6th Eötvös Competition Problems 1899

1.  ABCDE is a regular pentagon (with vertices in that order) inscribed in a circle of radius 1. Show that AB·AC = √5.

2.  The roots of the quadratic x² - (a + d) x + ad - bc = 0 are α and β. Show that α³ and β³ are the roots of x² - (a³ + d³ + 3abc + 3bcd) x + (ad - bc)³ = 0.

3.  Show that 2903ⁿ - 803ⁿ - 464ⁿ + 261ⁿ is divisible by 1897. 

Solutions

Problem

ABCDE is a regular pentagon (with vertices in that order) inscribed in a circle of radius 1. Show that AB·AC = √5.

Solution

AB subtends 72^o at the center and AC subtends 144^o at the center. So AB·AC = 4 sin 36^o sin 72^o.

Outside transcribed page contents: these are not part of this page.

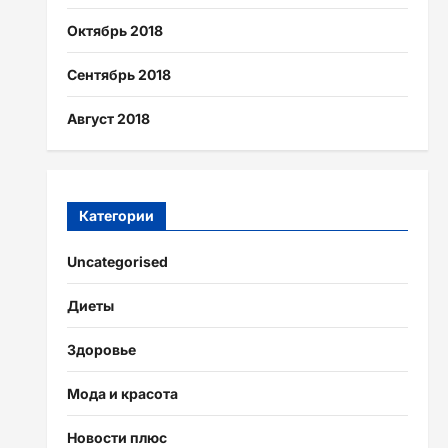
Октябрь 2018
Сентябрь 2018
Август 2018
Категории
Uncategorised
Диеты
Здоровье
Мода и красота
Новости плюс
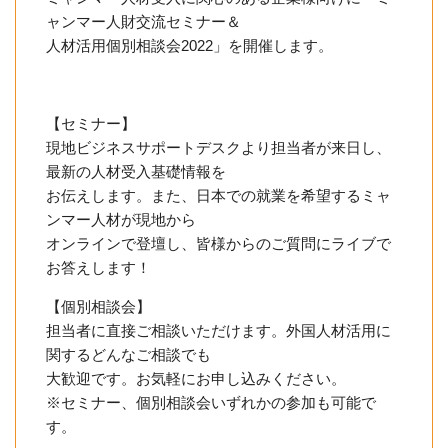
ャンマー人財交
流セミナー＆
人材活用個別相談会2022」を開催します。
【セミナー】
現地ビジネスサポートデスクより担当者が来日し、
最新の人材受入
基礎情報を
お伝えします。また、日本での就業を希望するミャ
ンマー人材が現
地から
オンラインで登壇し、皆様からのご質問にライブで
お答えします！
【個別相談会】
担当者に直接ご相談いただけます。外国人材活用に
関するどんなご
相談でも
大歓迎です。お気軽にお申し込みください。
※セミナー、個別相談会いずれかの参加も可能で
す。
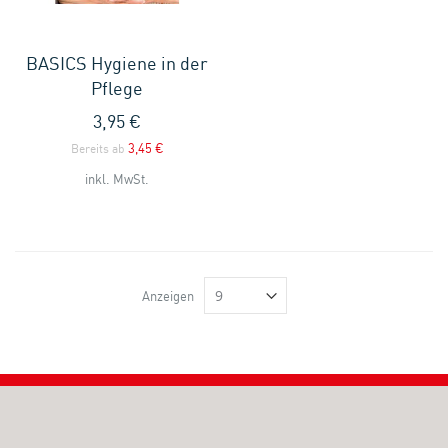
BASICS Hygiene in der
Pflege
3,95 €
3,45 €
Bereits ab
inkl. MwSt.
Anzeigen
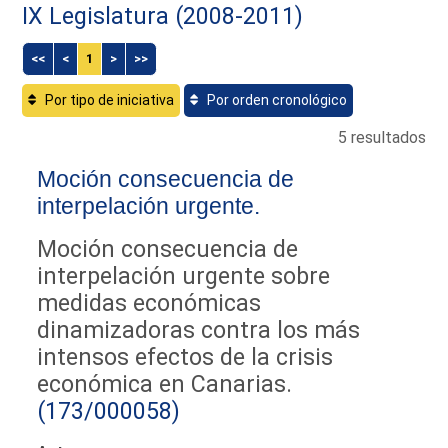
IX Legislatura (2008-2011)
<<
<
1
>
>>
Por tipo de iniciativa
Por orden cronológico
5 resultados
Moción consecuencia de
interpelación urgente.
Moción consecuencia de
interpelación urgente sobre
medidas económicas
dinamizadoras contra los más
intensos efectos de la crisis
económica en Canarias.
(173/000058)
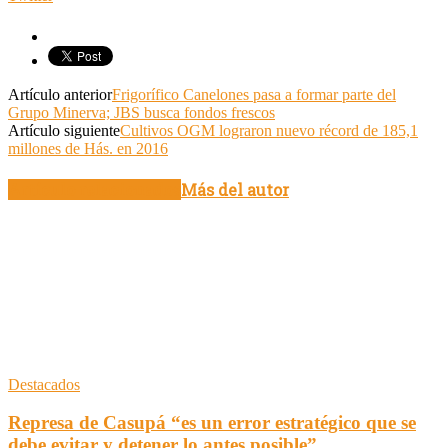
Artículo anterior
Frigorífico Canelones pasa a formar parte del
Grupo Minerva; JBS busca fondos frescos
Artículo siguiente
Cultivos OGM lograron nuevo récord de 185,1
millones de Hás. en 2016
Artículo relacionados
Más del autor
Destacados
Represa de Casupá “es un error estratégico que se
debe evitar y detener lo antes posible”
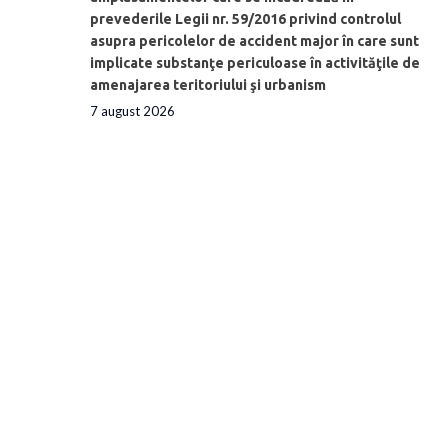
prevederile Legii nr. 59/2016 privind controlul
asupra pericolelor de accident major în care sunt
implicate substanţe periculoase în activităţile de
amenajarea teritoriului şi urbanism
7 august 2026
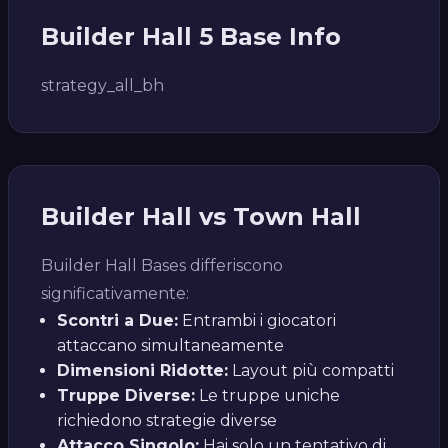
Builder Hall 5 Base Info
strategy_all_bh
Builder Hall vs Town Hall
Builder Hall Bases differiscono
significativamente:
Scontri a Due:
Entrambi i giocatori
attaccano simultaneamente
Dimensioni Ridotte:
Layout più compatti
Truppe Diverse:
Le truppe uniche
richiedono strategie diverse
Attacco Singolo:
Hai solo un tentativo di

Using e^iθ = cos θ + i sin θ or otherwise, we get sin 5k = sin k (16 sin⁴k - 20 sin²k + 5) = 0. The roots of sin 5k = 0 are k = 0, ±36^o, ±72^o, so the roots of 16s² - 20s + 5 = 0 are sin²36^o and sin²72^o. Hence sin²36^o sin²72^o = 5/16, so 4 sin 36^o sin 72^o = √5. 

Problem 2

The roots of the quadratic x² - (a + d) x + ad - bc = 0 are α and β. Show that α³ and β³ are the roots of x² - (a³ + d³ + 3abc + 3bcd) x + (ad - bc)³ = 0.

Solution

We have αβ = ad-bc and α+β = a+d. Hence, α³β³ = (αβ)³ = (ad-bc)³, and α³+β³ = (α+β)³ - 3αβ(α+β) = (a+d)³ - 3(ad-bc)(a+d) = a³+d³ + 3bc(a+d). 

Problem 3

Show that 2903ⁿ - 803ⁿ - 464ⁿ + 261ⁿ is divisible by 1897.

Solution

Note that 1897 = 7·271. Since 7 and 271 are relatively prime (indeed both prime), it is sufficient to show that the expression is always divisible by 7 and always divisible by 271. We use the fact that a-b divides aⁿ-bⁿ. Note that 2903 - 803 = 2100 which is a multiple of 7. It is eash to check that 464 - 261 is also a multiple of 7. The only other choice is 2903 - 464 and 803 - 261 and it is easy to check that they are multiples of 271.